Nine Ways to Make O’Hare Suck Less
Because it’s a drag. Literally.
Air travel in 2017 is bordering on an indignity, and nowhere is that more evident than the horror show that is O’Hare.
(Looking at you, a certain overbooked United flight.)
But we’ve got nine tips that’ll make it a little more bearable in advance of the holiday weekend — beyond the obvious (invest in the TSA’s pre-check, for starters).
Safe travels. Really.
Time your departure right.
A high-speed train between the Loop and ORD is looking like less of a pipe dream. But until Elon Musk brings the plan to fruition, you’ll need TripIt. The app’s new-ish Go Now feature (available with the $49-a-year pro version) alerts you when it’s time to leave for the airport based on where you are, your flight’s status and current traffic (spoiler alert: delays on the Kennedy).
Don’t be the sucker who waits in the long security line.
Complain about O’Hare all you want, but it’s got something going for it that many other airports don’t: Terminals 1, 2 and 3 are all connected, which means you can go through security wherever the line’s shortest. Insiders tell us Terminal 1’s far left line is a reliable bet, but to get it right every time, download MiFlight and view current wait times.
Know which lounges are the best.
Airline status or not, you’ll want to hit up a lounge for Wi-Fi, snacks and an outlet you don’t have to wrestle for. Both United and American updated their lounges (both $59 for a one-time pass) in the past year, so you’ve got options when it comes to choosing the best one (just avoid American’s Admirals Club near the intersection of the H and K Concourses — it’s still being renovated).

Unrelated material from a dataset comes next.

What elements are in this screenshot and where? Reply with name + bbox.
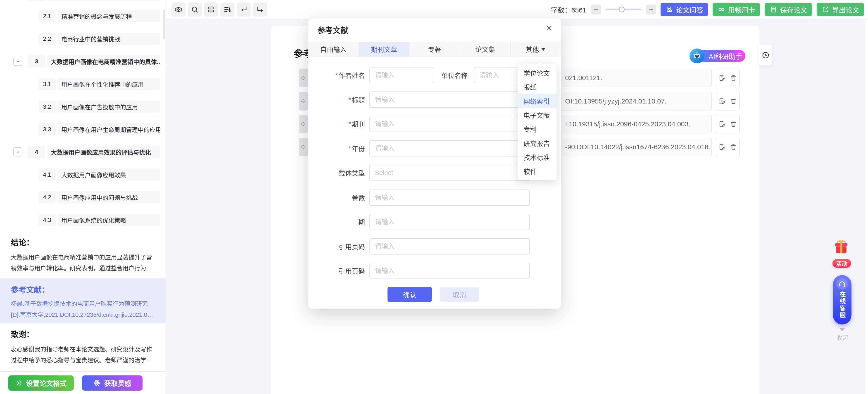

For the ultimate luxury experience, better hope you’re traveling business or first class on an international United Polaris flight. That’ll give you access to the new Polaris lounge near gate C18, where you’ll find an Art Smith-created menu and shower rooms stocked with Cowshed products from Soho House.
Know where to eat.
Head over to Publican Tavern (a spinoff of that Publican), which brought avocado salad, pork rinds and solid breakfast options to Terminal 3 last July. Even if you’re not hungry, the well-designed space offers a good spot for people-watching and forgetting you’re stuck in an airport that doesn’t have free Wi-Fi after 30 minutes. Too crowded? Head to Rick Bayless’s Tortas Frontera in Terminal 1, 3 or 5 for a cubana torta that puts every other airport grab-and-go option to shame.
Delayed? Find your zen.
O’Hare’s very own yoga room is just past security on the mezzanine level of the Terminal 3 rotunda. There, you’ll find yoga mats (and sanitizing wipes) to use as you work through travel-related stress with a few down dogs. But you won’t find space to change into workout gear, so stop at a regular airport bathroom first.
Really, really delayed? Retail therapy awaits.
The Fashion Outlets of Chicago’s 130 stores — including Levi’s, Cole Haan and Boss — will help you forget about your travel woes. You’ll need to take a quick cab or shuttle to get there. Or if you see your flight’s delayed when you’re en route to the airport, head straight there and store your luggage with the concierge near Saks Fifth Avenue OFF 5TH, on Level 1.
This Is Ground
Have a backup Wi-Fi plan.
Rise above the nightmare that is airport Wi-Fi by having your own. This California-made backpack has the basics (loads of stealthy storage, handsome Italian leather) plus its own Wi-Fi and Tile GPS technology so you can keep track of your stuff.
Beer. Beer makes everything better.
The big-screen TVs and eight beers on tap at the new Goose Island outpost in the B Concourse of Terminal 1 beat trying to stream the game from your phone at the gate. Pro tip: If you’re tight on time, ask for your 312 in a to-go cup and take it with you.
F*ck O’Hare altogether.
There’s Midway. Oh, also that one airport in Rockford. And Milwaukee can sometimes be the best option for north siders. Or spring for a Jetsmarter membership and forget the TSA was ever a part of your life.